The data below is to be output in full, unchanged.

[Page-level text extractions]
::::::::

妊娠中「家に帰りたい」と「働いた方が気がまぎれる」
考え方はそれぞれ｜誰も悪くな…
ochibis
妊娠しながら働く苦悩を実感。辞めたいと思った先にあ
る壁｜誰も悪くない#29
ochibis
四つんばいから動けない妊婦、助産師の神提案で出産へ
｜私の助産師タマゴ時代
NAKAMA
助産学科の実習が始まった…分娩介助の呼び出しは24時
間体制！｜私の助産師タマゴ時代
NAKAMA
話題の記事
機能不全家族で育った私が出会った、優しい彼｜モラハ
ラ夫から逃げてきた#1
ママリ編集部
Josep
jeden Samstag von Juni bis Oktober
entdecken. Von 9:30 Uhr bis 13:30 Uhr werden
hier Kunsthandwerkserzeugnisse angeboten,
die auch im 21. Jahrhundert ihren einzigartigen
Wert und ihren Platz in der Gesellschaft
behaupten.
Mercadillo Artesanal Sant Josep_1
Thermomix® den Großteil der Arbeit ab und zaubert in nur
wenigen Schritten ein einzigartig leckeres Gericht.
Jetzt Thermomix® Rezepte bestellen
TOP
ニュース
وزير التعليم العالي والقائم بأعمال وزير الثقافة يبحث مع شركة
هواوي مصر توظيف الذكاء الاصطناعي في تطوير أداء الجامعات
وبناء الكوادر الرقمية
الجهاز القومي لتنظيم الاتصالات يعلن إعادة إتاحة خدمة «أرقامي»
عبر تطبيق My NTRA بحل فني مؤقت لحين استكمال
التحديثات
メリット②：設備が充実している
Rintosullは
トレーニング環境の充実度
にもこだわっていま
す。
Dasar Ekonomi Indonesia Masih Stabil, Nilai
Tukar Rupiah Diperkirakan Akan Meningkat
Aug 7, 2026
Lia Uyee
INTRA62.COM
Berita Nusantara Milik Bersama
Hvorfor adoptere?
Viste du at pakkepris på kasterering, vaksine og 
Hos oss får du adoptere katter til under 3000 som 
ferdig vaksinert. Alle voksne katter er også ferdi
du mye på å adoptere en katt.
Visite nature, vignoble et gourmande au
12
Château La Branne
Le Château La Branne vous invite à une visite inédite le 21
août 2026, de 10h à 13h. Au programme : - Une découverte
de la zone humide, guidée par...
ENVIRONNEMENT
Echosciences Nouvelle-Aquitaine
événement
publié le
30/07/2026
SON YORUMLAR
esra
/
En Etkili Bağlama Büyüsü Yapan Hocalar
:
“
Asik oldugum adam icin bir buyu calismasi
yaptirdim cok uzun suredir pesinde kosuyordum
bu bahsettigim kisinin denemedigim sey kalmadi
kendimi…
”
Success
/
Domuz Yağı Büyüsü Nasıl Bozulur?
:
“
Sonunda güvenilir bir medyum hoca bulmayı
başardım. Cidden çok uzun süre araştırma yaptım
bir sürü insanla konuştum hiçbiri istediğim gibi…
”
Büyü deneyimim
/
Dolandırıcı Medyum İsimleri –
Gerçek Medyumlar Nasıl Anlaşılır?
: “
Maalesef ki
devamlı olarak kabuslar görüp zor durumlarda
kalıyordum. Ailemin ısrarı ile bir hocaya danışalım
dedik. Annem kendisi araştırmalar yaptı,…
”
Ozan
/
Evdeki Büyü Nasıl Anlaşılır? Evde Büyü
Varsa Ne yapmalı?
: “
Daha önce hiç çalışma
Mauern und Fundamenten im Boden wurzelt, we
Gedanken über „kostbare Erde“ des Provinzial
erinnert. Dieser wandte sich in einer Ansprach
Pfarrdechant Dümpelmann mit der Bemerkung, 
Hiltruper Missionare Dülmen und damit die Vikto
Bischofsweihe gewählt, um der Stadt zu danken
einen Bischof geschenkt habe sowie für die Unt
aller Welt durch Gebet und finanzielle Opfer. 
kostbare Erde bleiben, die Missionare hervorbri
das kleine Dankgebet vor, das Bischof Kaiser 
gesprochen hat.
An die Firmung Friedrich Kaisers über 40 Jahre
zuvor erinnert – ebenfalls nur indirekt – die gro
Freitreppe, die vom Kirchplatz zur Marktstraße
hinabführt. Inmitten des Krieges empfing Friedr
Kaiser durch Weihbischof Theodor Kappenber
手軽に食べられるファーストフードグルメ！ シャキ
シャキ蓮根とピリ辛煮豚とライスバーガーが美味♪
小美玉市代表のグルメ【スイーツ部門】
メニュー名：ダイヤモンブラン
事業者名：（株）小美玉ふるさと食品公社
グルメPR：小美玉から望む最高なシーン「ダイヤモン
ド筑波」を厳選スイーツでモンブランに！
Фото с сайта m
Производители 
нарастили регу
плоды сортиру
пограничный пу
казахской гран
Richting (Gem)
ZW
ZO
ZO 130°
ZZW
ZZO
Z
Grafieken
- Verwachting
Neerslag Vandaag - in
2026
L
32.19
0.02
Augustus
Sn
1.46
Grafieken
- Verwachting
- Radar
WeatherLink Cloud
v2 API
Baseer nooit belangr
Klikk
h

::::::::

**ANSWER SPACE:**
妊娠中「家に帰りたい」と「働いた方が気がまぎれる」
考え方はそれぞれ｜誰も悪くな…
ochibis
妊娠しながら働く苦悩を実感。辞めたいと思った先にあ
る壁｜誰も悪くない#29
ochibis
四つんばいから動けない妊婦、助産師の神提案で出産へ
｜私の助産師タマゴ時代
NAKAMA
助産学科の実習が始まった…分娩介助の呼び出しは24時
間体制！｜私の助産師タマゴ時代
NAKAMA
話題の記事
機能不全家族で育った私が出会った、優しい彼｜モラハ
ラ夫から逃げてきた#1
ママリ編集部
Josep
jeden Samstag von Juni bis Oktober
entdecken. Von 9:30 Uhr bis 13:30 Uhr werden
hier Kunsthandwerkserzeugnisse angeboten,
die auch im 21. Jahrhundert ihren einzigartigen
Wert und ihren Platz in der Gesellschaft
behaupten.
Mercadillo Artesanal Sant Josep_1
Thermomix® den Großteil der Arbeit ab und zaubert in nur
wenigen Schritten ein einzigartig leckeres Gericht.
Jetzt Thermomix® Rezepte bestellen
TOP
ニュース
وزير التعليم العالي والقائم بأعمال وزير الثقافة يبحث مع شركة
هواوي مصر توظيف الذكاء الاصطناعي في تطوير أداء الجامعات
وبناء الكوادر الرقمية
الجهاز القومي لتنظيم الاتصالات يعلن إعادة إتاحة خدمة «أرقامي»
عبر تطبيق My NTRA بحل فني مؤقت لحين استكمال
التحديثات
メリット②：設備が充実している
Rintosullは
トレーニング環境の充実度
にもこだわっていま
す。
Dasar Ekonomi Indonesia Masih Stabil, Nilai
Tukar Rupiah Diperkirakan Akan Meningkat
Aug 7, 2026
Lia Uyee
INTRA62.COM
Berita Nusantara Milik Bersama
Hvorfor adoptere?
Viste du at pakkepris på kasterering, vaksine og 
Hos oss får du adoptere katter til under 3000 som 
ferdig vaksinert. Alle voksne katter er også ferdi
du mye på å adoptere en katt.
Visite nature, vignoble et gourmande au
12
Château La Branne
Le Château La Branne vous invite à une visite inédite le 21
août 2026, de 10h à 13h. Au programme : - Une découverte
de la zone humide, guidée par...
ENVIRONNEMENT
Echosciences Nouvelle-Aquitaine
événement
publié le
30/07/2026
SON YORUMLAR
esra
/
En Etkili Bağlama Büyüsü Yapan Hocalar
:
“
Asik oldugum adam icin bir buyu calismasi
yaptirdim cok uzun suredir pesinde kosuyordum
bu bahsettigim kisinin denemedigim sey kalmadi
kendimi…
”
Success
/
Domuz Yağı Büyüsü Nasıl Bozulur?
:
“
Sonunda güvenilir bir medyum hoca bulmayı
başardım. Cidden çok uzun süre araştırma yaptım
bir sürü insanla konuştum hiçbiri istediğim gibi…
”
Büyü deneyimim
/
Dolandırıcı Medyum İsimleri –
Gerçek Medyumlar Nasıl Anlaşılır?
: “
Maalesef ki
devamlı olarak kabuslar görüp zor durumlarda
kalıyordum. Ailemin ısrarı ile bir hocaya danışalım
dedik. Annem kendisi araştırmalar yaptı,…
”
Ozan
/
Evdeki Büyü Nasıl Anlaşılır? Evde Büyü
Varsa Ne yapmalı?
: “
Daha önce hiç çalışma
Mauern und Fundamenten im Boden wurzelt, we
Gedanken über „kostbare Erde“ des Provinzial
erinnert. Dieser wandte sich in einer Ansprach
Pfarrdechant Dümpelmann mit der Bemerkung, 
Hiltruper Missionare Dülmen und damit die Vikto
Bischofsweihe gewählt, um der Stadt zu danken
einen Bischof geschenkt habe sowie für die Unt
aller Welt durch Gebet und finanzielle Opfer. 
kostbare Erde bleiben, die Missionare hervorbri
das kleine Dankgebet vor, das Bischof Kaiser 
gesprochen hat.
An die Firmung Friedrich Kaisers über 40 Jahre
zuvor erinnert – ebenfalls nur indirekt – die gro
Freitreppe, die vom Kirchplatz zur Marktstraße
hinabführt. Inmitten des Krieges empfing Friedr
Kaiser durch Weihbischof Theodor Kappenber
手軽に食べられるファーストフードグルメ！ シャキ
シャキ蓮根とピリ辛煮豚とライスバーガーが美味♪
小美玉市代表のグルメ【スイーツ部門】
メニュー名：ダイヤモンブラン
事業者名：（株）小美玉ふるさと食品公社
グルメPR：小美玉から望む最高なシーン「ダイヤモン
ド筑波」を厳選スイーツでモンブランに！
Фото с сайта m
Производители 
нарастили регу
плоды сортиру
пограничный пу
казахской гран
Richting (Gem)
ZW
ZO
ZO 130°
ZZW
ZZO
Z
Grafieken
- Verwachting
Neerslag Vandaag - in
2026
L
32.19
0.02
Augustus
Sn
1.46
Grafieken
- Verwachting
- Radar
WeatherLink Cloud
v2 API
Baseer nooit belangr
Klikk
h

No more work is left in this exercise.